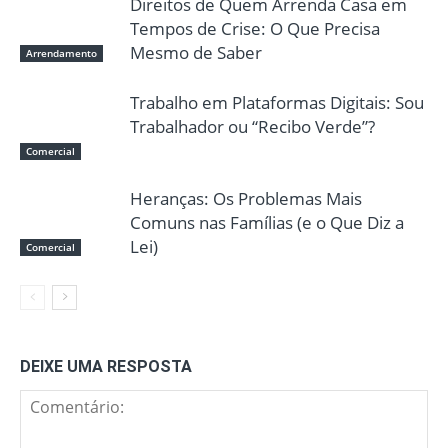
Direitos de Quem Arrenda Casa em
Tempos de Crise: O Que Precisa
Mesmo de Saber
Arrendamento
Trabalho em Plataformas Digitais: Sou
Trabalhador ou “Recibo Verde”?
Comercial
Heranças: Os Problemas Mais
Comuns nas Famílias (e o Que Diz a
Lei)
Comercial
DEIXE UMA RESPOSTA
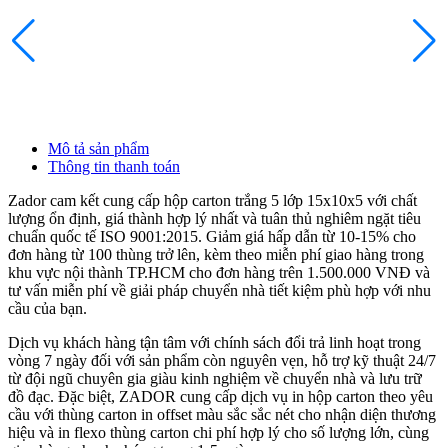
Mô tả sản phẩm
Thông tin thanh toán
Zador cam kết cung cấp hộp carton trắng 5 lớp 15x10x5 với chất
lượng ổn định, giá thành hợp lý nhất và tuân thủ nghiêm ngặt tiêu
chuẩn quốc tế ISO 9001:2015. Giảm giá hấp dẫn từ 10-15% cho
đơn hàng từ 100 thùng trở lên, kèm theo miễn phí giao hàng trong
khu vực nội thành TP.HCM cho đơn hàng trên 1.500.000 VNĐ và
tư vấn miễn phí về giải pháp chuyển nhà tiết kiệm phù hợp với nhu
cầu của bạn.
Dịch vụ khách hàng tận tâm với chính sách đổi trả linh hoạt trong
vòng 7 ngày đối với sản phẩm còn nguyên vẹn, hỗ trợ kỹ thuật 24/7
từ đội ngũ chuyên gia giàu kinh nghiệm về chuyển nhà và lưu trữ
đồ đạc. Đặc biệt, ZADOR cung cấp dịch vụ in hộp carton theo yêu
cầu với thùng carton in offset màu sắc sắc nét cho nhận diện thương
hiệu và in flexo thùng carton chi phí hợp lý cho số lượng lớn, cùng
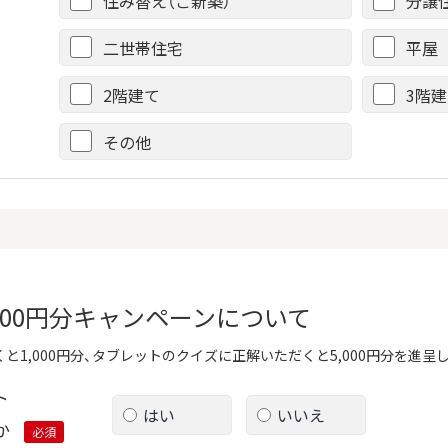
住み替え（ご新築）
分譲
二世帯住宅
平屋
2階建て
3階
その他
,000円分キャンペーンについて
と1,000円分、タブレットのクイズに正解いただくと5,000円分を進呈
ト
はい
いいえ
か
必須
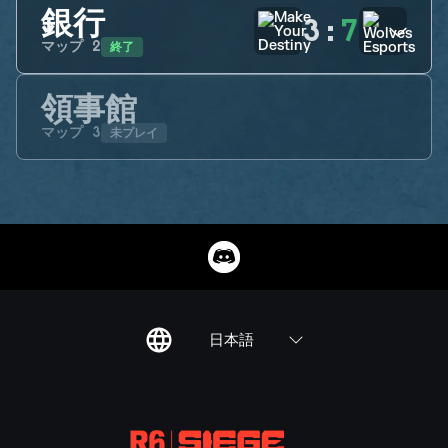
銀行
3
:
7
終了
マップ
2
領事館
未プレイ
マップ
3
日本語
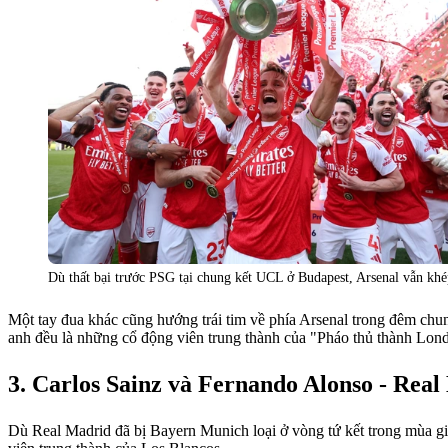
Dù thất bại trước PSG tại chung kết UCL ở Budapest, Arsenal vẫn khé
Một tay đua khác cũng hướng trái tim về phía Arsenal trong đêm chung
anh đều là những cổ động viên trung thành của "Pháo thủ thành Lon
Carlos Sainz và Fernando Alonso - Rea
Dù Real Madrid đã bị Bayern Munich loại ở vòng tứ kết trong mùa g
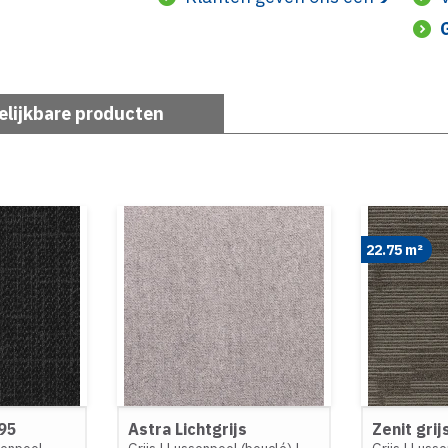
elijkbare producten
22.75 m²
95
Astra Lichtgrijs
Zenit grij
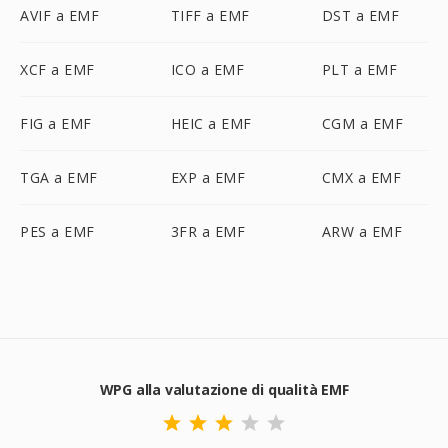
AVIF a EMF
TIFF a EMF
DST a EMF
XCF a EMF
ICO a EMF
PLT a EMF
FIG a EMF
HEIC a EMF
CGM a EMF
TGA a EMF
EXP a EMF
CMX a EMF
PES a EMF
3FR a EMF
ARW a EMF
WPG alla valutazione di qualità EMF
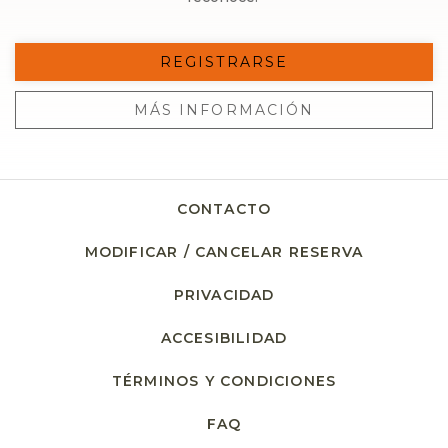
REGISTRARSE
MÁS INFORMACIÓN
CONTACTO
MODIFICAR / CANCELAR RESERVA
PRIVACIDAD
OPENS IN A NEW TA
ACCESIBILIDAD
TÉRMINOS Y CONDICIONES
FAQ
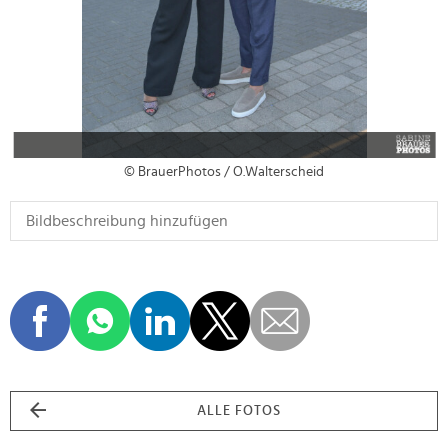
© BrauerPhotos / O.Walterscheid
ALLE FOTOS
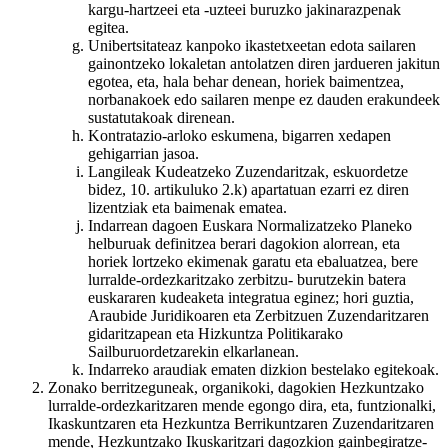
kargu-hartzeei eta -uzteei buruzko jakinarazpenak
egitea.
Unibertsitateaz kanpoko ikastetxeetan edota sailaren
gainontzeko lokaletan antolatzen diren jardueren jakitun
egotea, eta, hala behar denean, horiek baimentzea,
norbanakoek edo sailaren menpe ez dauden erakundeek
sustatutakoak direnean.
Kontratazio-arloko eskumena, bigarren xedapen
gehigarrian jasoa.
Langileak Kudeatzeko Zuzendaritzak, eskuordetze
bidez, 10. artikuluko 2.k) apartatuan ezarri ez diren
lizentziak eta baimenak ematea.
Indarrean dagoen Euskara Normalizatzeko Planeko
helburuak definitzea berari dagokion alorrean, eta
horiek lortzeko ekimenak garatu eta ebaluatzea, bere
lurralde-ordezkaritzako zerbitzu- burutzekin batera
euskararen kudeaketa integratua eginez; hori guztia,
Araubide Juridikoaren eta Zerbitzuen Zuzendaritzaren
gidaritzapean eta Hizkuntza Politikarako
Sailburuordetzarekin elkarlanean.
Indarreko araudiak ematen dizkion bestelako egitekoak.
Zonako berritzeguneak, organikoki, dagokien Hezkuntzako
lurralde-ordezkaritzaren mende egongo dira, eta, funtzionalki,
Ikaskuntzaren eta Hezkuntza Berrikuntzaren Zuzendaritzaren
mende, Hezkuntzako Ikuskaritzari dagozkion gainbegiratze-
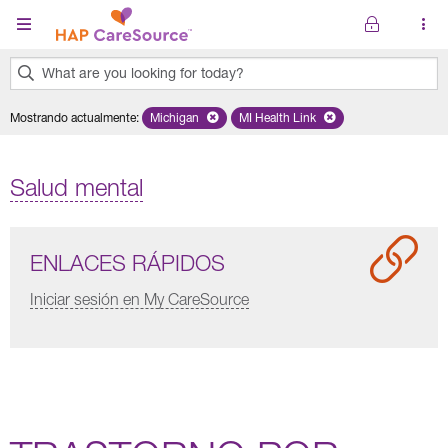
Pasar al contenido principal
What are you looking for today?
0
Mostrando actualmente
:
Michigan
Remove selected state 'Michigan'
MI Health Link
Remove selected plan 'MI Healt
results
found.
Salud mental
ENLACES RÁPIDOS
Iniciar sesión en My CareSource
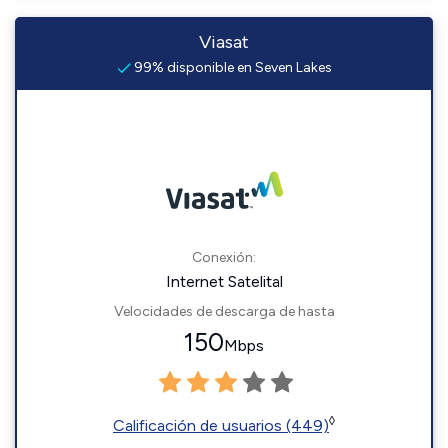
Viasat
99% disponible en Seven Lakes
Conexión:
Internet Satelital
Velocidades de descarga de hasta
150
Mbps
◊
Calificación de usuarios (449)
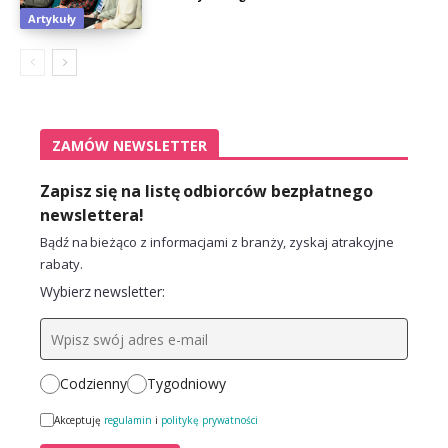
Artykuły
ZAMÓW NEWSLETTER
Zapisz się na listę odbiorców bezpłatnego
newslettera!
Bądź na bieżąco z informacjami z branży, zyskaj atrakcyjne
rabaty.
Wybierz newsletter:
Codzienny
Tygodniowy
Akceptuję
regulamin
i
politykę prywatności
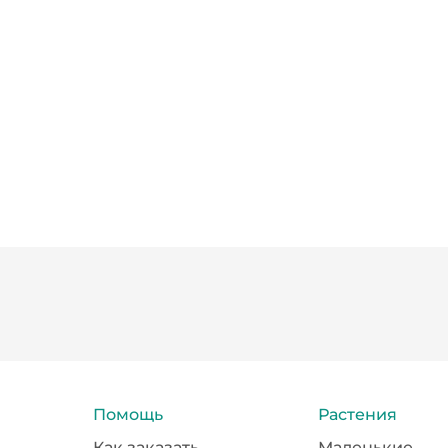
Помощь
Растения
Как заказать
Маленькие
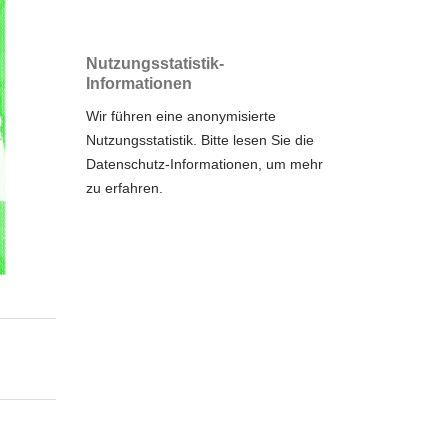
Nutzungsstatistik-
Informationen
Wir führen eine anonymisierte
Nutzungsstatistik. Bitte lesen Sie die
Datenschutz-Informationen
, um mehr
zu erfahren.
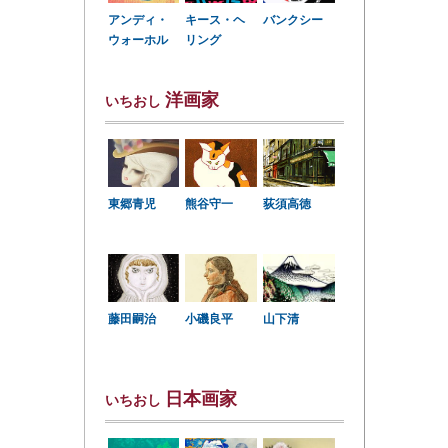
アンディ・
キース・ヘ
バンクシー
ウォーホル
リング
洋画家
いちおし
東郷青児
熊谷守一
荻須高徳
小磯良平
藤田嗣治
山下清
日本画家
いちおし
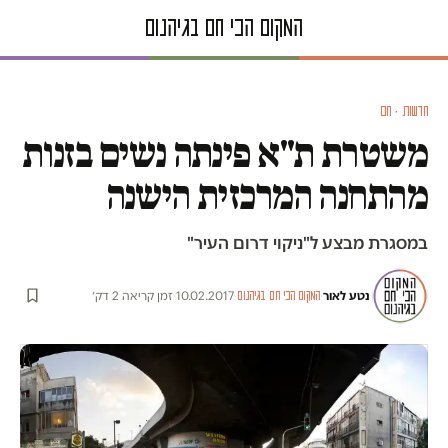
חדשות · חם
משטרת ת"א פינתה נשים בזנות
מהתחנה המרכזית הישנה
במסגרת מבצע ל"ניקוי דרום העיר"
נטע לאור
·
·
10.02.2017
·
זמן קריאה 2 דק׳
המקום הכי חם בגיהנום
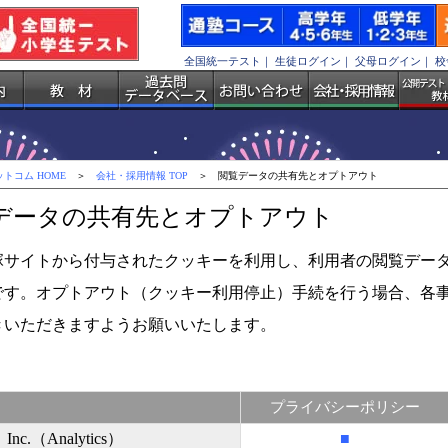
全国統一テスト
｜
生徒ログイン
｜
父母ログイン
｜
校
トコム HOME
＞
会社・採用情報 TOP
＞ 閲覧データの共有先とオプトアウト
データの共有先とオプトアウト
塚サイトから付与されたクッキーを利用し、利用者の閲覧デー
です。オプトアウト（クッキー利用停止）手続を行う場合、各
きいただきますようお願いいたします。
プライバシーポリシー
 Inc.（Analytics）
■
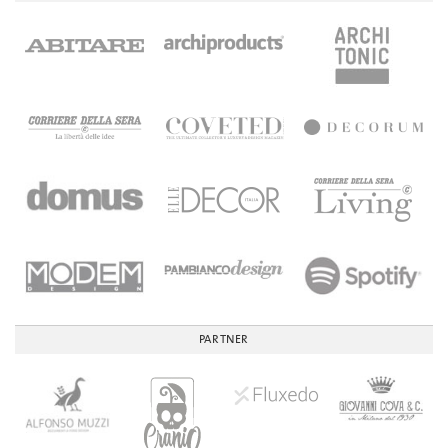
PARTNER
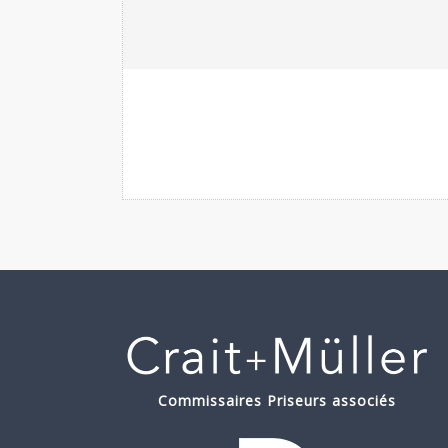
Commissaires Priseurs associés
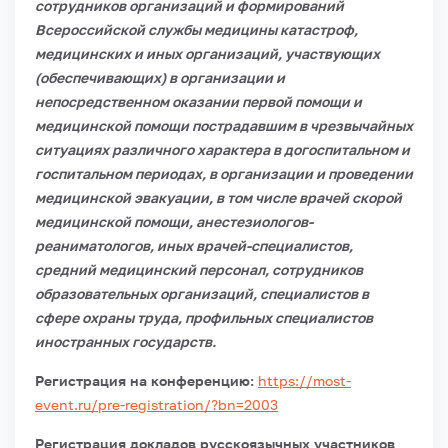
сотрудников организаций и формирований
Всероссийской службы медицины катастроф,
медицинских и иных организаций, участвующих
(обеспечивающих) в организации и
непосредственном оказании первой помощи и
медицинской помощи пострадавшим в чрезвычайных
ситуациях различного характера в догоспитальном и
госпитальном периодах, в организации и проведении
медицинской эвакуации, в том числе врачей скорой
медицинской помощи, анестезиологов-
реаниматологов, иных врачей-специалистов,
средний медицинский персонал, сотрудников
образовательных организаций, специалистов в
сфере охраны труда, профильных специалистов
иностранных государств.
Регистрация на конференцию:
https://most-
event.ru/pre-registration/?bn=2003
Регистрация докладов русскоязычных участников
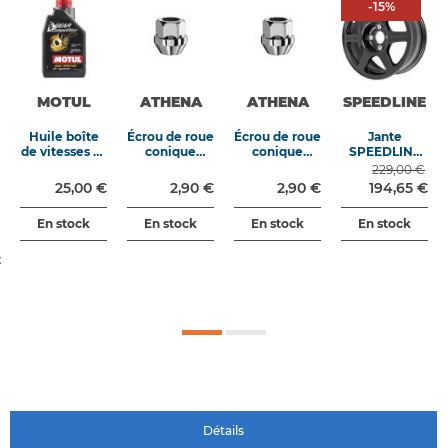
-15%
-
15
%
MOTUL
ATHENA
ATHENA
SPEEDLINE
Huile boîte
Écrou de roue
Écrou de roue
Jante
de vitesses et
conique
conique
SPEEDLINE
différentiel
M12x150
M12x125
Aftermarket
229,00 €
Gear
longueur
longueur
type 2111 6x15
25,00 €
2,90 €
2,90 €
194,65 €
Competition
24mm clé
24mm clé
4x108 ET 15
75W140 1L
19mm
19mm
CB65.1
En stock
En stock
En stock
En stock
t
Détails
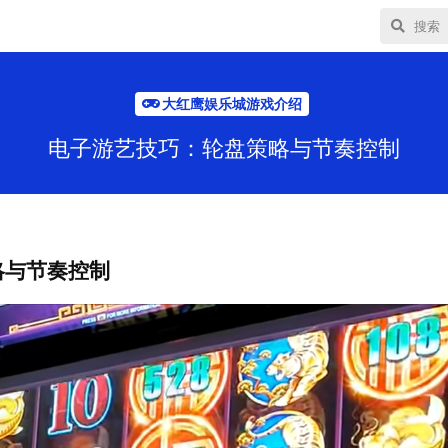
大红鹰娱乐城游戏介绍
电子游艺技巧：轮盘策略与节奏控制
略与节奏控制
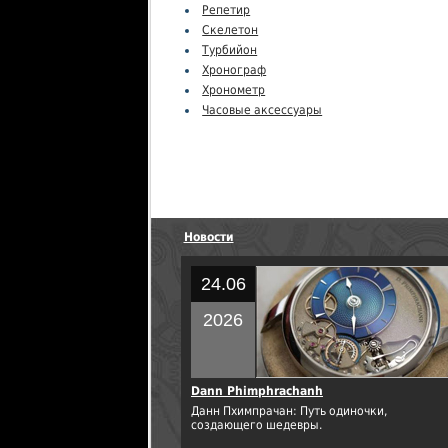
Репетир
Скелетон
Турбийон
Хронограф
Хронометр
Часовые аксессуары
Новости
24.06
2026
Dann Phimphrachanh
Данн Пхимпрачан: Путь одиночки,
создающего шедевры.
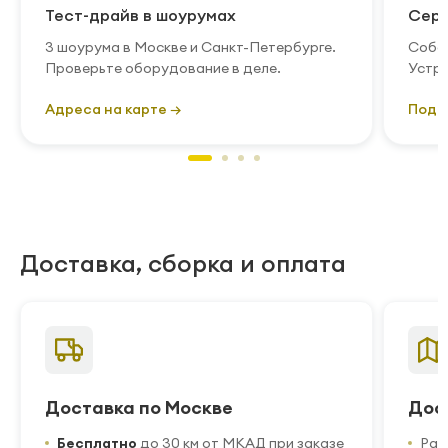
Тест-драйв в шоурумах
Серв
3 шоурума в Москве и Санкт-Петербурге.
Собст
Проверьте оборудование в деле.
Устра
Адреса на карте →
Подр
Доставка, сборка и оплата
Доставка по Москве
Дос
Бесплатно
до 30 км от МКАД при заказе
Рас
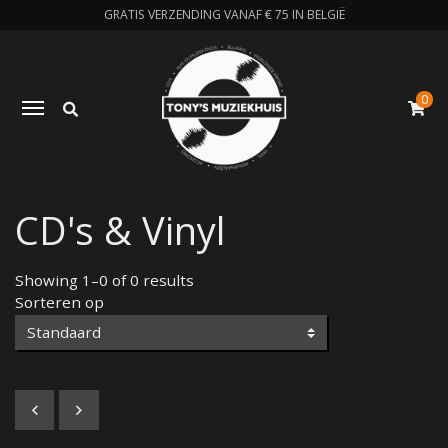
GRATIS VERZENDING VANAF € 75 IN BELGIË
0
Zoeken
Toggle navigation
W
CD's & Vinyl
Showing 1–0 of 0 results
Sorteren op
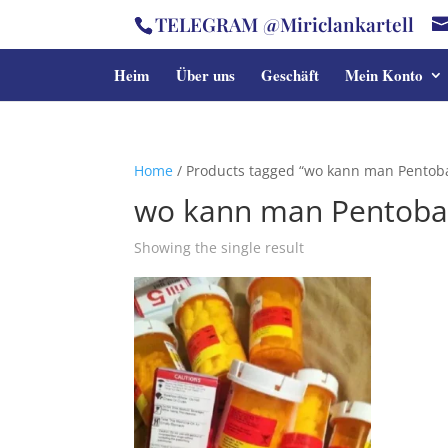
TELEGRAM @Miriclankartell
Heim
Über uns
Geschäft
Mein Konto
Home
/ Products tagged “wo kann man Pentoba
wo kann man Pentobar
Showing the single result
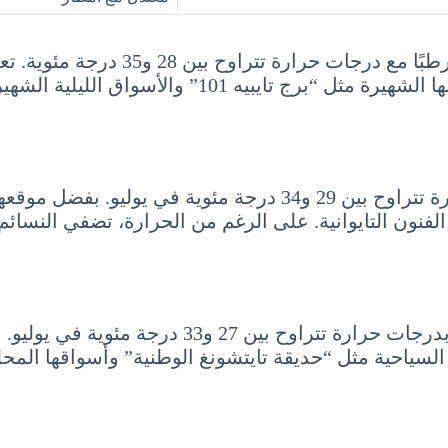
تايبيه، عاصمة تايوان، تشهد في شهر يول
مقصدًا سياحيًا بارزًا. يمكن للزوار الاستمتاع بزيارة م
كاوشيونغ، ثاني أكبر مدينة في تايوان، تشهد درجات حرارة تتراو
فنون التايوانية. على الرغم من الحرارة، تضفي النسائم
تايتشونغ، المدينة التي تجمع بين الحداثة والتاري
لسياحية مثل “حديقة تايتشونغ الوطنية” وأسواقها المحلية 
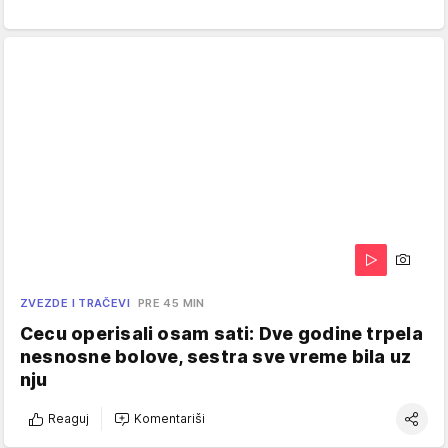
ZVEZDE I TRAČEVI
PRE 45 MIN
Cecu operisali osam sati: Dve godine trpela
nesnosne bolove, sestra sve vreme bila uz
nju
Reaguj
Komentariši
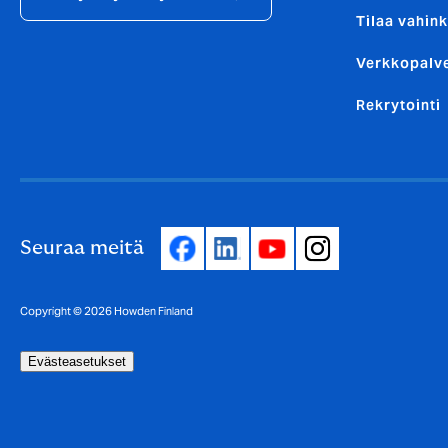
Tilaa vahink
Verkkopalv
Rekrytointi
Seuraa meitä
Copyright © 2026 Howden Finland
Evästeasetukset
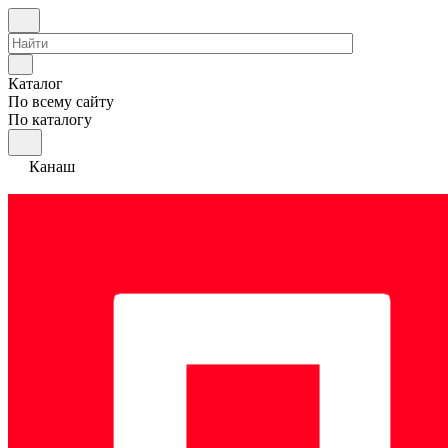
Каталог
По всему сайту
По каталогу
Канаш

- - - - - - -

What you should do - What you write out is the stretch of entries from the line containing "Astra Lichtgrijs" to the line containing "lizentziak eta baimenak ematea.", word for word, with both end lines and no pictures.

Expected answer -
Astra Lichtgrijs
Zenit grij
AVIF a EMF
TIFF a EMF
DST a EMF
XCF a EMF
ICO a EMF
PLT a EMF
FIG a EMF
HEIC a EMF
CGM a EMF
TGA a EMF
EXP a EMF
CMX a EMF
PES a EMF
3FR a EMF
ARW a EMF
WPG alla valutazione di qualità EMF
REGISTRARSE
MÁS INFORMACIÓN
CONTACTO
MODIFICAR / CANCELAR RESERVA
PRIVACIDAD
OPENS IN A NEW TA
ACCESIBILIDAD
TÉRMINOS Y CONDICIONES
FAQ
© BrauerPhotos / O.Walterscheid
ALLE FOTOS
kargu-hartzeei eta -uzteei buruzko jakinarazpenak
egitea.
Unibertsitateaz kanpoko ikastetxeetan edota sailaren
gainontzeko lokaletan antolatzen diren jardueren jakitun
egotea, eta, hala behar denean, horiek baimentzea,
norbanakoek edo sailaren menpe ez dauden erakundeek
sustatutakoak direnean.
Kontratazio-arloko eskumena, bigarren xedapen
gehigarrian jasoa.
Langileak Kudeatzeko Zuzendaritzak, eskuordetze
bidez, 10. artikuluko 2.k) apartatuan ezarri ez diren
lizentziak eta baimenak ematea.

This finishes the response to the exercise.